Dans cette affaire, une enquête préliminaire est même déjà ouverte au Parquet national financier (PNF) depuis 2016, à la suite déjà d'un signalement d'Anticor. Sauf que depuis, pour Maître Karsenti, «  l'enquête est restée au point mort ! » L'association anti-corruption qu'il représente a donc décidé de saisir le doyen des juges d'instruction du tribunal de grande instance de Paris pour qu'une information judiciaire soit ouverte. Selon lui, «  un juge d'instruction pourrait être désigné avant la fin de ce mois d'octobre ».

Reste maintenant à savoir si les députés européens valideront cette candidature. Thierry Breton sera en effet auditionné dans les prochaines semaines par la commission parlementaire des Affaires juridiques. En dehors de la plainte d'Anticor, plusieurs éléments pourraient venir ternir cette candidature apparemment encore une fois discutable. Atos est en effet un fournisseur de l'Union Européenne sur plusieurs projets. En matière de conflits d'intérêts, ça fait désordre.

Atos choisi par l'UE  - Rapport annuel d'Atos 2018
Atos choisi par l'UE - Rapport annuel d'Atos 2018

A Bruxelles, s'il était accepté, le patron d'Atos détiendrait un portefeuille incluant la politique industrielle, le marché intérieur, le numérique, la défense et l’espace. Thierry Breton est certes un fin connaisseur du numérique. Et pour cela, une vieille connaissance de Reflets.

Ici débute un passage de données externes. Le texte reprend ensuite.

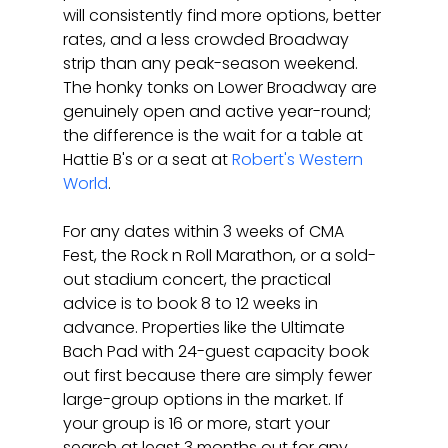
will consistently find more options, better 
rates, and a less crowded Broadway 
strip than any peak-season weekend. 
The honky tonks on Lower Broadway are 
genuinely open and active year-round; 
the difference is the wait for a table at 
Hattie B's or a seat at 
Robert's Western 
World
.
For any dates within 3 weeks of CMA 
Fest, the Rock n Roll Marathon, or a sold-
out stadium concert, the practical 
advice is to book 8 to 12 weeks in 
advance. Properties like the Ultimate 
Bach Pad with 24-guest capacity book 
out first because there are simply fewer 
large-group options in the market. If 
your group is 16 or more, start your 
search at least 3 months out for any 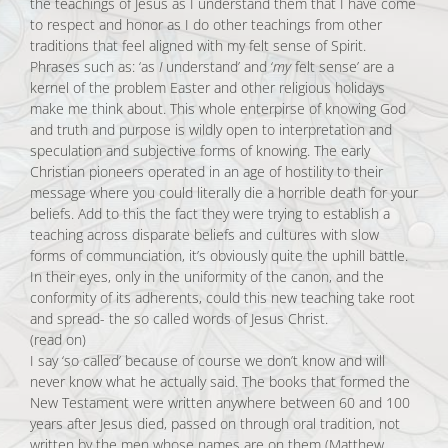
the teachings of Jesus as I understand them that I have come
to respect and honor as I do other teachings from other
traditions that feel aligned with my felt sense of Spirit.
Phrases such as: ‘as
I
understand’ and ‘
my
felt sense’ are a
kernel of the problem Easter and other religious holidays
make me think about. This whole enterpirse of knowing God
and truth and purpose is wildly open to interpretation and
speculation and subjective forms of knowing. The early
Christian pioneers operated in an age of hostility to their
message where you could literally die a horrible death for your
beliefs. Add to this the fact they were trying to establish a
teaching across disparate beliefs and cultures with slow
forms of communciation, it’s obviously quite the uphill battle.
In their eyes, only in the uniformity of the canon, and the
conformity of its adherents, could this new teaching take root
and spread- the so called words of Jesus Christ.
(read on)
I say ‘so called’ because of course we don’t know and will
never know what he actually said. The books that formed the
New Testament were written anywhere between 60 and 100
years after Jesus died, passed on through oral tradition, not
written by the men whose names are on them (Matthew,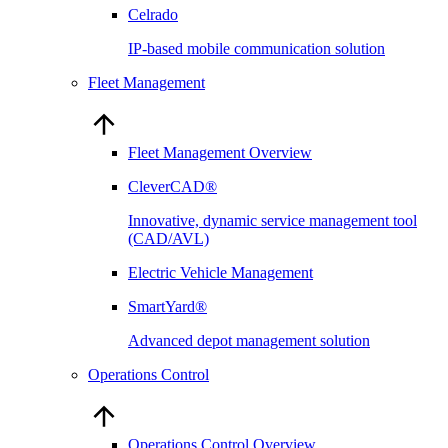
Celrado
IP-based mobile communication solution
Fleet Management
Fleet Management Overview
CleverCAD®
Innovative, dynamic service management tool
(CAD/AVL)
Electric Vehicle Management
SmartYard®
Advanced depot management solution
Operations Control
Operations Control Overview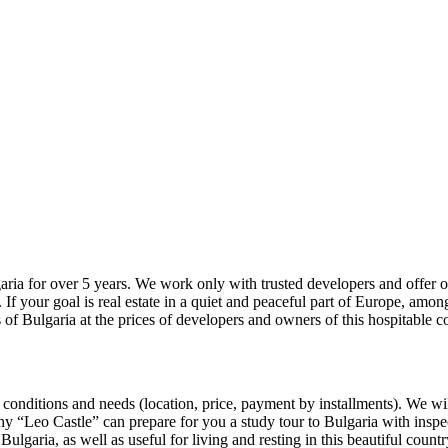
ulgaria for over 5 years. We work only with trusted developers and offer
. If your goal is real estate in a quiet and peaceful part of Europe, amon
ts of Bulgaria at the prices of developers and owners of this hospitable c
 conditions and needs (location, price, payment by installments). We will
 “Leo Castle” can prepare for you a study tour to Bulgaria with inspecti
 Bulgaria, as well as useful for living and resting in this beautiful countr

Le groupe Atos a en effet une longue carrière de fuite de données derrière lui, mais ce n'est pas de cela dont il est question aujourd'hui. Non, ce qui nous semble poser problème c'est le choix opéré par Thierry Breton lors de son rachat de Bull. Au lieu de demander à l'ancien propriétaire (qui l'avait acquis dans des conditions rocambolesques) de faire profil bas, Thierry Breton a choisi de le nommer vice-président Big Data et solutions de sécurité et CTO du groupe Atos. Bombarder Philippe Vannier au conseil d'administration est une décision loin d'être anodine. Car elle sonne comme une approbation de comportements éthiquement contestables.

Philippe Vannier sur le site d'Atos - Copie d'écran
Philippe Vannier sur le site d'Atos - Copie d'écran

Pour rappel, Philippe Vannier, à l'époque où il dirigeait la société Amesys (qui a racheté Bull, société elle-même ensuite reprise par Atos) a été l'artisan principal, avec l'appui du gouvernement français sous la présidence de Nicolas Sarkozy, de la vente à Kadhafi d'un système d'interception massif, lequel a permis de mettre sur écoute tout le trafic Internet de la Libye. Une procédure est ouverte devant le pôle crimes contre l’humanité et crimes de guerre au Tribunal de Grande Instance de Paris. Cinq Libyens ont témoigné des actes de torture dont ils ont été victimes sur la base d'interceptions réalisées avec le matériel d'Amesys, dont la liste de clients ne se limitait pas à la Libye.

Making-Of

Nous avons proposé à l'Elysée et à Atos de réagir à nos informations. Ni l'Elysée, ni Atos n'ont répondu à nos demandes.

Pour la bonne compréhension de cet article, il est important de suivre tous les liens qui sont proposés.